*EXTRACTED RECORDS:*

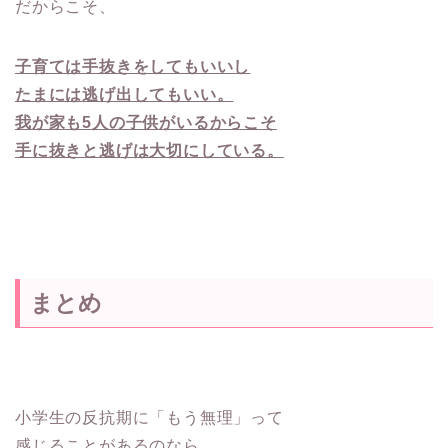
だからこそ、
子育ては手抜きをしてもいいし
たまには逃げ出してもいい。
我が家も5人の子供がいるからこそ
手に抜きと逃げは大切にしている。
まとめ
小学生の反抗期に「もう無理」って
感じることがあるのなら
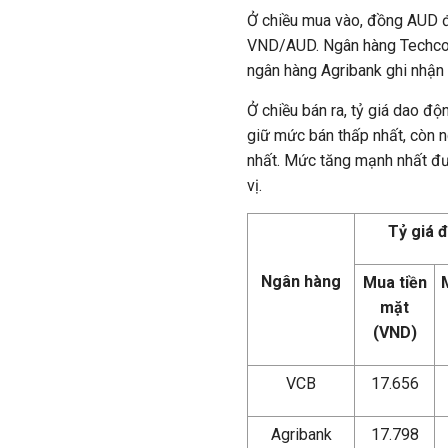
Ở chiều mua vào, đồng AUD đ
VND/AUD. Ngân hàng Techcomb
ngân hàng Agribank ghi nhận 
Ở chiều bán ra, tỷ giá dao 
giữ mức bán thấp nhất, còn n
nhất. Mức tăng mạnh nhất đượ
vị.
Tỷ giá 
Ngân hàng
Mua tiền
mặt
(VND)
VCB
17.656
Agribank
17.798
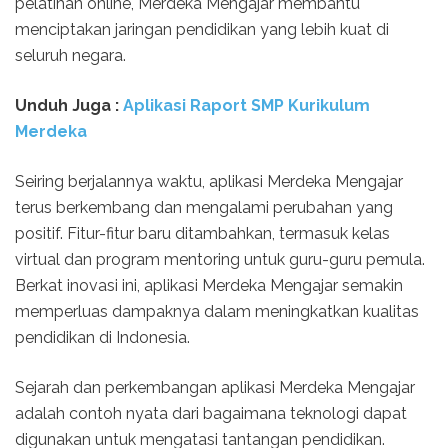
pelatihan online, Merdeka Mengajar membantu
menciptakan jaringan pendidikan yang lebih kuat di
seluruh negara.
Unduh Juga :
Aplikasi Raport SMP Kurikulum
Merdeka
Seiring berjalannya waktu, aplikasi Merdeka Mengajar
terus berkembang dan mengalami perubahan yang
positif. Fitur-fitur baru ditambahkan, termasuk kelas
virtual dan program mentoring untuk guru-guru pemula.
Berkat inovasi ini, aplikasi Merdeka Mengajar semakin
memperluas dampaknya dalam meningkatkan kualitas
pendidikan di Indonesia.
Sejarah dan perkembangan aplikasi Merdeka Mengajar
adalah contoh nyata dari bagaimana teknologi dapat
digunakan untuk mengatasi tantangan pendidikan.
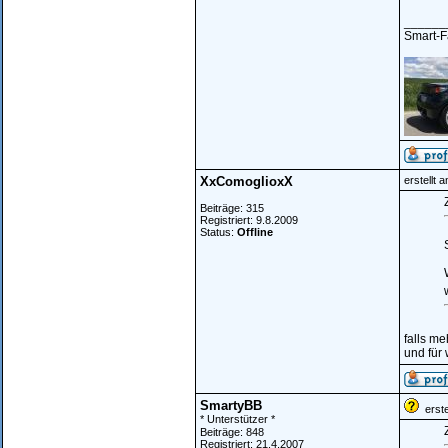
______
Smart-Fa
XxComoglioxX
erstellt 
Z
Beiträge: 315
Registriert: 9.8.2009
Status:
Offline
falls me
und für
SmartyBB
erste
* Unterstützer *
Z
Beiträge: 848
Registriert: 21.4.2007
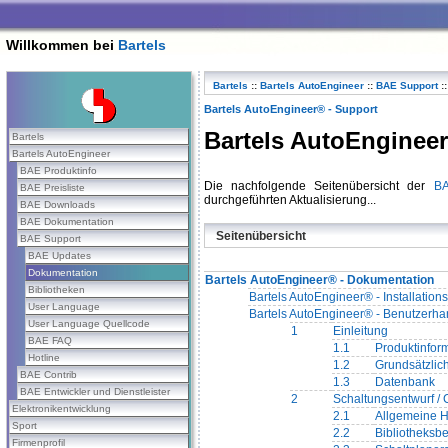
Willkommen bei
Bartels
Bartels
::
Bartels AutoEngineer
::
BAE Support
::
Bartels AutoEngineer® - Support
Bartels AutoEnginee
Bartels
Bartels AutoEngineer
BAE Produktinfo
Die nachfolgende Seitenübersicht der
BA
BAE Preisliste
durchgeführten Aktualisierung...
BAE Downloads
BAE Dokumentation
Seitenübersicht
BAE Support
BAE Updates
Dokumentation
Bartels AutoEngineer® - Dokumentation
Bibliotheken
Bartels AutoEngineer® - Installation
User Language
Bartels AutoEngineer® - Benutzerh
User Language Quellcode
1
Einleitung
BAE FAQ
1.1
Produktinfor
Hotline
1.2
Grundsätzlic
BAE Contrib
1.3
Datenbank
BAE Entwickler und Dienstleister
2
Schaltungsentwurf /
Elektronikentwicklung
2.1
Allgemeine 
Sport
2.2
Bibliotheksb
Firmenprofil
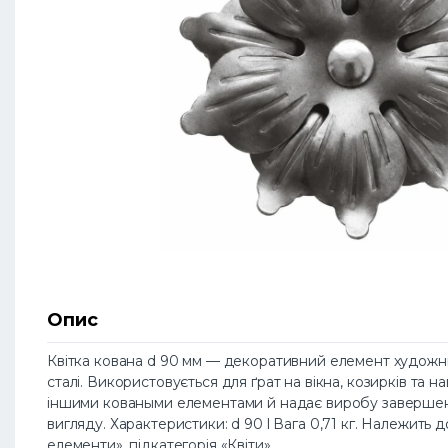
Опис
Квітка кована d 90 мм — декоративний елемент художньо
сталі. Використовується для ґрат на вікна, козирків та н
іншими коваными елементами й надає виробу заверше
вигляду. Характеристики: d 90 l Вага 0,71 кг. Належить д
елементи», підкатегорія «Квіти».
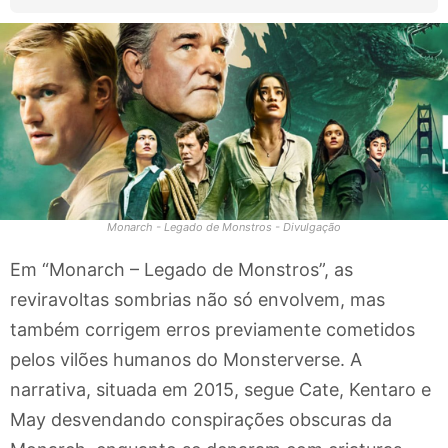
Monarch - Legado de Monstros - Divulgação
Em “Monarch – Legado de Monstros”, as
reviravoltas sombrias não só envolvem, mas
também corrigem erros previamente cometidos
pelos vilões humanos do Monsterverse. A
narrativa, situada em 2015, segue Cate, Kentaro e
May desvendando conspirações obscuras da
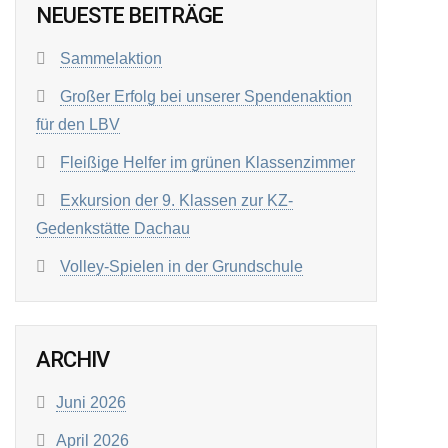
NEUESTE BEITRÄGE
Sammelaktion
Großer Erfolg bei unserer Spendenaktion
für den LBV
Fleißige Helfer im grünen Klassenzimmer
Exkursion der 9. Klassen zur KZ-
Gedenkstätte Dachau
Volley-Spielen in der Grundschule
ARCHIV
Juni 2026
April 2026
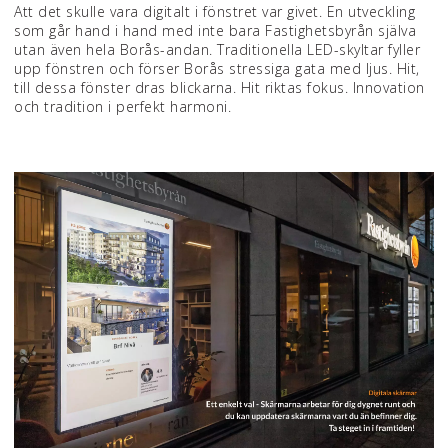
Att det skulle vara digitalt i fönstret var givet. En utveckling
som går hand i hand med inte bara Fastighetsbyrån själva
utan även hela Borås-andan. Traditionella LED-skyltar fyller
upp fönstren och förser Borås stressiga gata med ljus. Hit,
till dessa fönster dras blickarna. Hit riktas fokus. Innovation
och tradition i perfekt harmoni.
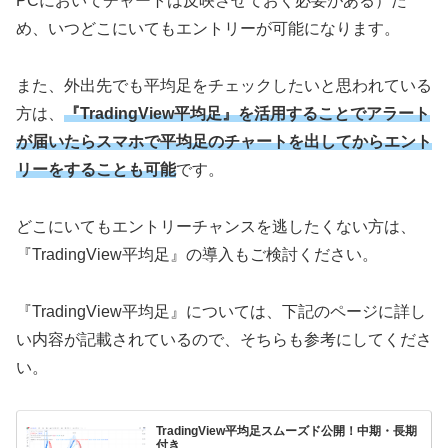
PCにおいてチャートは反映させておく必要がある）た
め、いつどこにいてもエントリーが可能になります。
また、外出先でも平均足をチェックしたいと思われている
方は、
『TradingView平均足』を活用することでアラート
が届いたらスマホで平均足のチャートを出してからエント
リーをすることも可能
です。
どこにいてもエントリーチャンスを逃したくない方は、
『TradingView平均足』の導入もご検討ください。
『TradingView平均足』については、下記のページに詳し
い内容が記載されているので、そちらも参考にしてくださ
い。
TradingView平均足スムーズド公開！中期・長期
付き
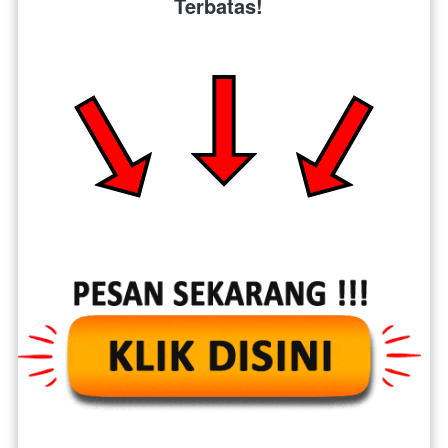
Terbatas!  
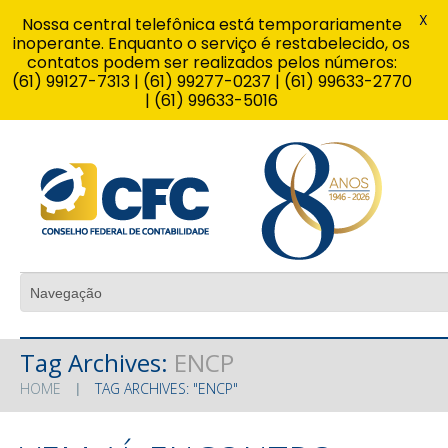
X
Nossa central telefônica está temporariamente
inoperante. Enquanto o serviço é restabelecido, os
contatos podem ser realizados pelos números:
(61) 99127-7313 | (61) 99277-0237 | (61) 99633-2770
| (61) 99633-5016
Tag Archives:
ENCP
HOME
TAG ARCHIVES: "ENCP"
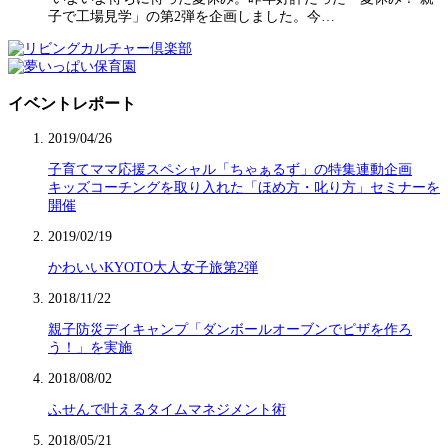
子で工場見学」の第2弾を企画しました。今…
イベントレポート
2019/04/26
子育てママ応援スペシャル「ちゃぁるず」の特集連動企画
キッズコーチングを取り入れた「ほめ方・叱り方」セミナーを
開催
2019/02/19
かわいいKYOTO大人女子旅第2弾
2018/11/22
親子防災デイキャンプ「ダンボールオーブンでピザを作ろ
う！」を実施
2018/08/02
ふせんで叶えるタイムマネジメント術
2018/05/21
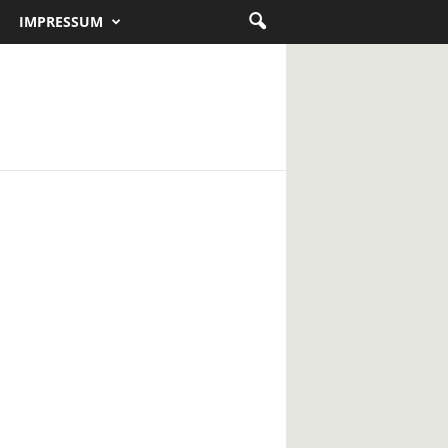
IMPRESSUM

*EXERCISE:* Would you show every line in the data above that contains the string "Seitenübersicht"?

*RESPONSE BELOW:*
Die nachfolgende Seitenübersicht der
Seitenübersicht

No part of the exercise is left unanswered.